Warum Deutschland gerade so hoch im Kurs steht und unser Land der optimale Rechenzentrumsstandort ist, erfahren Sie nachfolgend in unserem Leitartikel.

“Made in Germany“ steht nach wie vor hoch im Kurs und weltweit weiß man die „deutsche Gründlichkeit“ zu schätzen. Während in der klassischen IT zunehmend auf Massenproduktion in Fernost gesetzt werden muss um konkurrenzfähig zu sein, verhält es sich mit IT-Dienstleistungen ganz anders.

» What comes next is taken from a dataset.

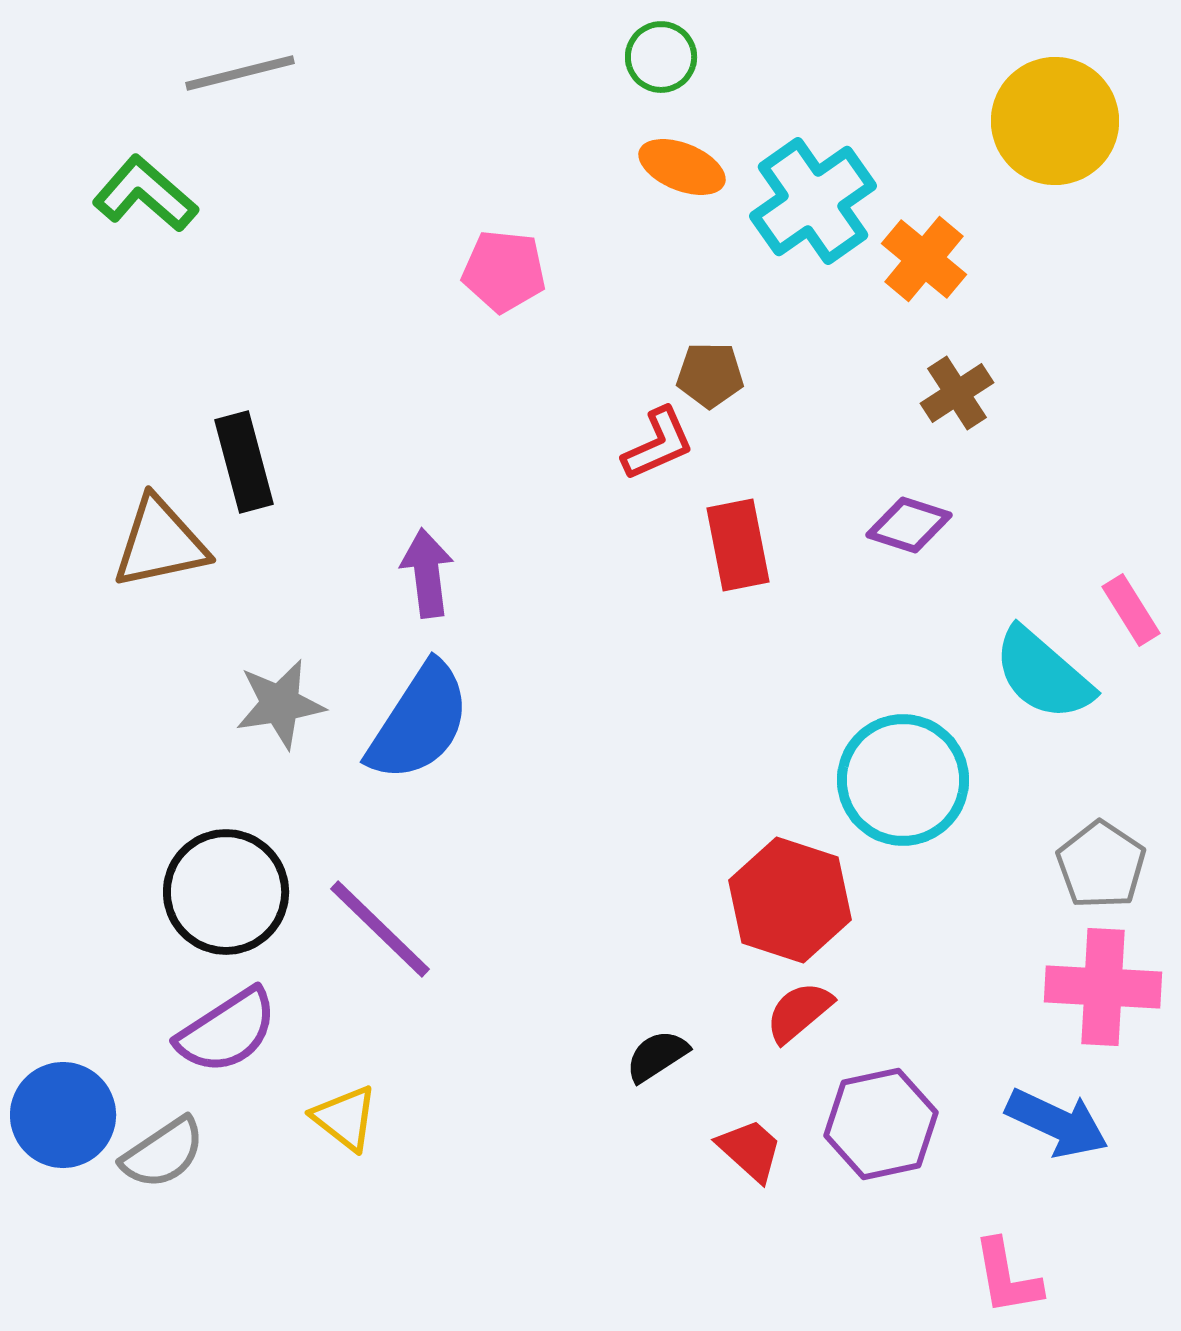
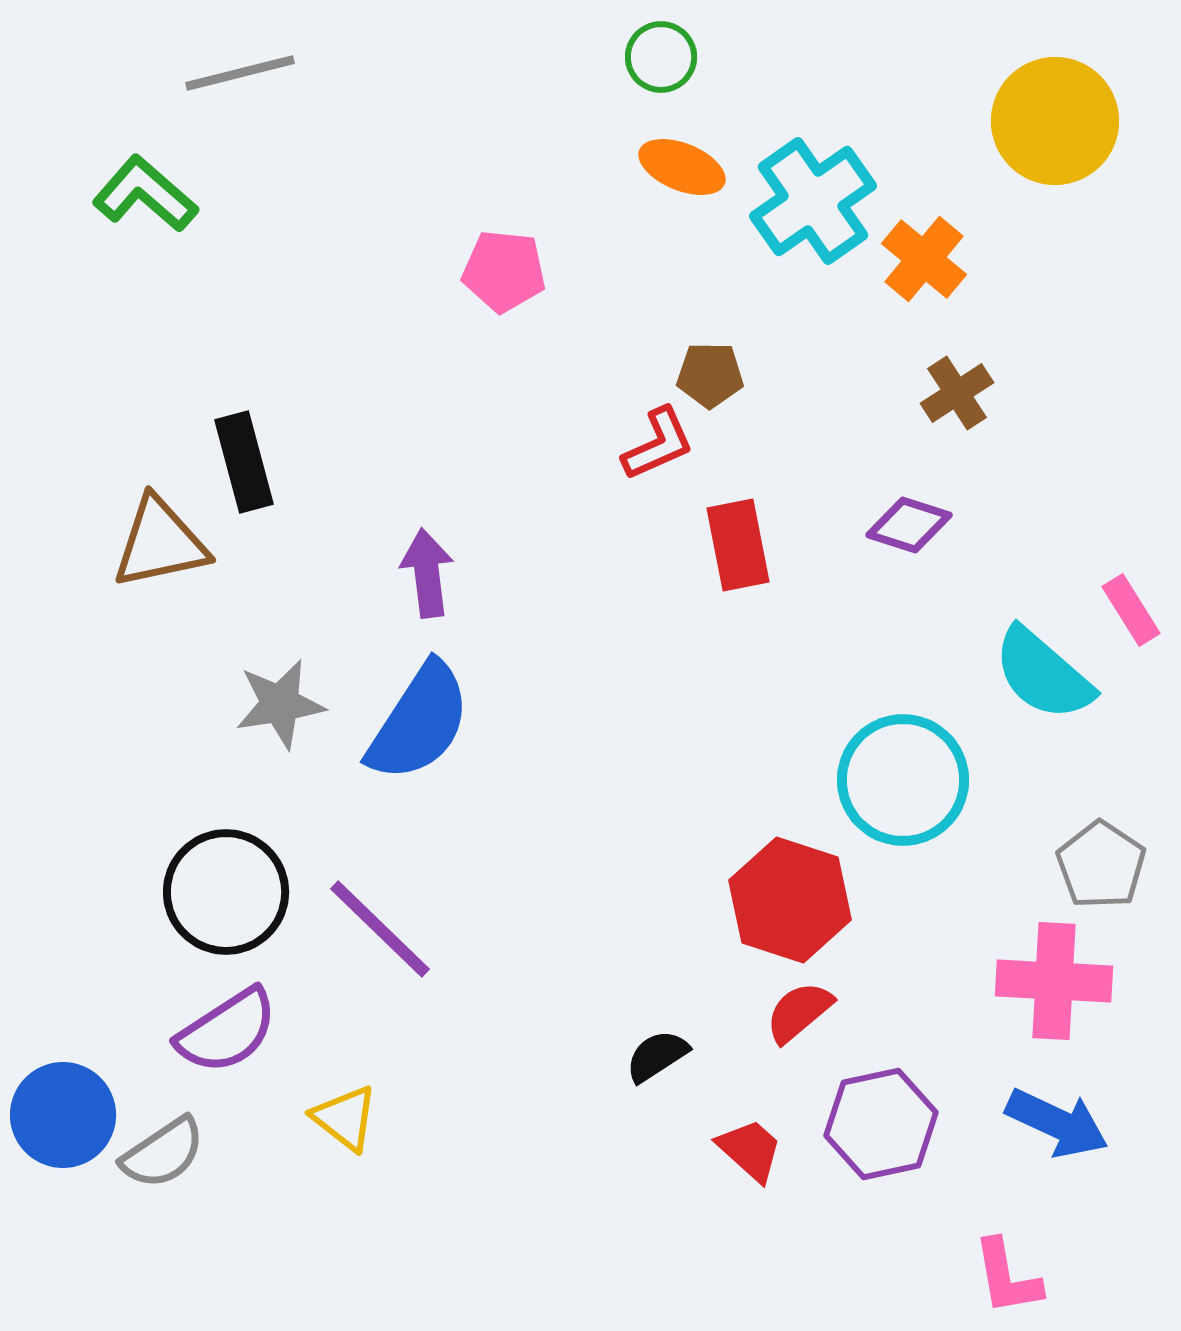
pink cross: moved 49 px left, 6 px up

Rechenzentren in Deutschland haben Hochkonjunktur und die Betreiber sind vielmehr daran interessiert, höchste Leistungen anstatt nur niedrige Preise zu bieten. Das hat seinen guten Grund. Rechenzentren sind hochkomplexe Gebilde, auf die sich Unternehmen absolut verlassen können müssen. Und genau da schickt sich Deutschland nicht nur mit seiner Akribie, sondern auch mit seinen Standortvorteilen sowie seinen klaren Richtlinien und Zertifizierungen an, das beste Rechenzentrumsland weltweit zu sein. Mit Erfolg, denn seit geraumer Zeit gehört Deutschland nicht nur für Rechenzentrumsbetreiber, sondern auch weltweit für Unternehmen, die diese Dienstleistungen in Anspruch nehmen, zu den bevorzugten Standorten. Dabei spielen Kosten, technologische Brillanz, regionale Vorteile und Compliance wesentliche Rollen. Beispielsweise gehört Deutschland zu den Vorreitern in Sachen Senkung des Energieverbrauchs und des CO2-Ausstoßes. Auch gehört Deutschland zu den visionärsten Regionen der Welt, wenn es darum geht, existierende oder neue Technologien so zu verwenden, dass sie den besten Nutzen bringen. Deutschland verfügt zudem über weltweit  wichtige Knotenpunkte im Internetverkehr. Und nicht zuletzt hat Deutschland eine rechtsstaatliche Verfassung, die es sowohl privaten als auch unternehmerischen Nutzern von Rechenzentren erlaubt, ihre Daten sicher und ohne unkontrollierten Zugriff zu speichern.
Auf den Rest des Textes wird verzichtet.